• **TASK TO COMPLETE**
Once the line with "Garuda Select" is found in the material, write out that line and every later line exactly, through the end.
[[ RECORDS SUPPLIED, beginning ]]
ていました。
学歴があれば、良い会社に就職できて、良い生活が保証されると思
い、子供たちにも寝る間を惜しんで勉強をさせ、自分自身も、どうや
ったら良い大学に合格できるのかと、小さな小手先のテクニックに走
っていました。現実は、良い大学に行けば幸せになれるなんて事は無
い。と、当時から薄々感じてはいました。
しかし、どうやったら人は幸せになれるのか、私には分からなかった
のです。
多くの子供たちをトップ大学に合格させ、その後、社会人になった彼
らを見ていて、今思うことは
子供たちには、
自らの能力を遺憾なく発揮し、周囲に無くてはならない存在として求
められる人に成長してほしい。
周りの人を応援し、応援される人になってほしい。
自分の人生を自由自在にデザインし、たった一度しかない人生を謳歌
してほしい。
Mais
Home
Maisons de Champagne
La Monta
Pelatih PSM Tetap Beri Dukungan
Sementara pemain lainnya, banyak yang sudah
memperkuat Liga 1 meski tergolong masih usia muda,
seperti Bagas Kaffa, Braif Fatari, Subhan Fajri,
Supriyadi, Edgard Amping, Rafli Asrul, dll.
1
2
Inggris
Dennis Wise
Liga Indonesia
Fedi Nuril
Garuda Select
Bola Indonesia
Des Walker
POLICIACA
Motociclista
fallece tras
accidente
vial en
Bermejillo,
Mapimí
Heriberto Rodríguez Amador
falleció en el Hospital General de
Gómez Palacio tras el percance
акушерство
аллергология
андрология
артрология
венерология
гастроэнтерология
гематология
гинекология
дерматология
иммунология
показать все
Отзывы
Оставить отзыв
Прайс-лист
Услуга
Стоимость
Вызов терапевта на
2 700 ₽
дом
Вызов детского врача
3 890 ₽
[[ RECORDS SUPPLIED, end ]]
• **FINAL ANSWER**
Garuda Select
Bola Indonesia
Des Walker
POLICIACA
Motociclista
fallece tras
accidente
vial en
Bermejillo,
Mapimí
Heriberto Rodríguez Amador
falleció en el Hospital General de
Gómez Palacio tras el percance
акушерство
аллергология
андрология
артрология
венерология
гастроэнтерология
гематология
гинекология
дерматология
иммунология
показать все
Отзывы
Оставить отзыв
Прайс-лист
Услуга
Стоимость
Вызов терапевта на
2 700 ₽
дом
Вызов детского врача
3 890 ₽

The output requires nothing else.